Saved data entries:
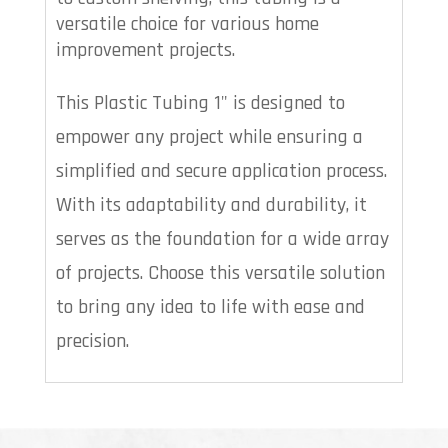
versatile choice for various home
improvement projects.
This Plastic Tubing 1" is designed to
empower any project while ensuring a
simplified and secure application process.
With its adaptability and durability, it
serves as the foundation for a wide array
of projects. Choose this versatile solution
to bring any idea to life with ease and
precision.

DESCRIPTION OF THE TASK:
Whenever a line of the data includes the word "projects", show that line in full.

EXERCISE SOLUTION:
improvement projects.
of projects. Choose this versatile solution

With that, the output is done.